Task prompt
Every entry below must be transcribed word for word, and the images must be left out.

= Beginning of Section =

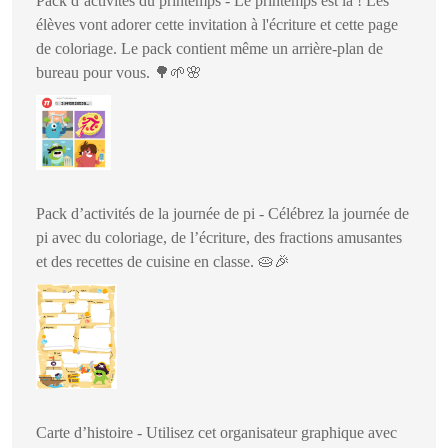
Pack d’activités du printemps - Le printemps est là ! Les
élèves vont adorer cette invitation à l'écriture et cette page
de coloriage. Le pack contient même un arrière-plan de
bureau pour vous.
🌳🌱🌸
Pack d’activités de la journée de pi - Célébrez la journée de
pi avec du coloriage, de l’écriture, des fractions amusantes
et des recettes de cuisine en classe.
🥧🎉
Carte d’histoire - Utilisez cet organisateur graphique avec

= End of Section =

Answer to the exercise
Pack d’activités du printemps - Le printemps est là ! Les
élèves vont adorer cette invitation à l'écriture et cette page
de coloriage. Le pack contient même un arrière-plan de
bureau pour vous.
🌳🌱🌸
Pack d’activités de la journée de pi - Célébrez la journée de
pi avec du coloriage, de l’écriture, des fractions amusantes
et des recettes de cuisine en classe.
🥧🎉
Carte d’histoire - Utilisez cet organisateur graphique avec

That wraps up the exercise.